Ausgerechnet für eine Eissporthalle im bayerischen Bad Reichenhall aber wird die weiße Pracht zuviel. Das Dach, eine Konstruktion, die einmal als vorbildlich galt, kracht zusammen und tötet dabei zwölf Kinder und drei Mütter, 34 Menschen wurden verletzt. Auch in anderen Gemeinden im Süden des Landes brechen Flachdächer ein. Dieses Jahr gibt es nicht nur sehr viel Schnee, sondern auch sehr schweren Schnee.

Die Epidemie fällt aus

Gänzlich unheimlich eine tierische Seuche, an der weltweit rund 150 Menschen sterben - meistens wohl, weil sie intensiven Kontakt mit infizierten Vögeln hatten. Wissenschaftler befürchten, dass der Erreger mutiert und sich so Menschen auch untereinander anstecken könnten. Doch die Epidemie bleibt aus, den Apothekern wird das Gegenmittel Tamiflu trotzdem aus den Händen gerissen. Der Spuk erledigt sich aber bis auf weiteres.
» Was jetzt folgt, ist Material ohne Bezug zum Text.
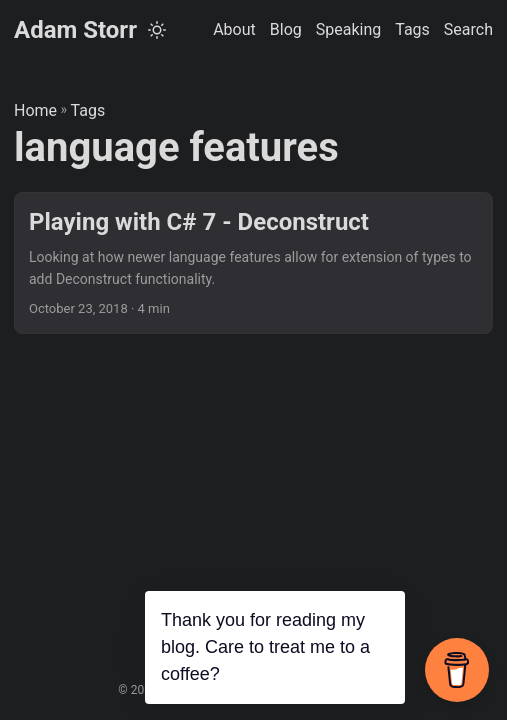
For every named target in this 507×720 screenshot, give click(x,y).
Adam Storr (75, 30)
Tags (88, 110)
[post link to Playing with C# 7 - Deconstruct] (253, 263)
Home (35, 110)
Wenn der Schnee geht, hinterlässt er manchmal eine Spur der Verwüstung. Dieses Jahr im Norden wie im Süden. Regen und Tauwetter überfluten unzählbar viele Keller etwa in Passau aber auch im niedersächsischen Hitzacker. Der Pegel liegt hier nur wenige Zentimeter unter dem vom Jahrhunderthochwasser 2002. Zerstörerisches Wetter auch in Hamburg: Dort zerfetzt ein Tornado Teile des Stadtsüdens. Bei dem unwahrscheinlichen Naturereignis kommen zwei Menschen ums Leben, der Sachschaden geht in die Millionen. Unerklärlich und ebenfalls in Hamburg: eine 12-Jährige bekommt ein Kind. Niemand ist die Schwangerschaft aufgefallen, nicht einmal den Eltern. Und der Vater soll ein 17-Jähriger Nachbar sein, mit die nun jüngste Mutter des Landes immer Hausaufgaben gemacht hatte.

Freiwillig gibt Platzeck sein Amt im April ab

Selten passiert es, dass sich ein Politiker öffentlich zu einer Überlastung bekennt. Anders lässt sich der Rücktritt von Brandenburgs Ministerpräsident Matthias Platzeck als SPD-Chef nicht deuten. Anders erklärt er es später auch nicht. Freiwillig gibt er das Amt im April ab, nach gerade einmal fünf Monaten. Kurt Beck ist der neue Obersozi, der die meinungsfreudige und polyphone Volkspartei zähmen soll.

Mit ihm an ihrer Seite geht Angela Merkel durch ihr erstes Amtsjahr. Nach anfänglichen außenpolitischen Höhenflügen spürt die Physikerin schnell die Erdanziehungskraft des politischen Berlins und wird auf den Boden zurückgeholt. Dort gibt es nur noch wenig zu feiern. Denn ob Mehrwertsteuererhöhung oder Gesundheitsreform: Deutschland spürt die Auswirkungen des ersten Jahres einer deutschen Kanzlerin am eigenen Geldbeutel.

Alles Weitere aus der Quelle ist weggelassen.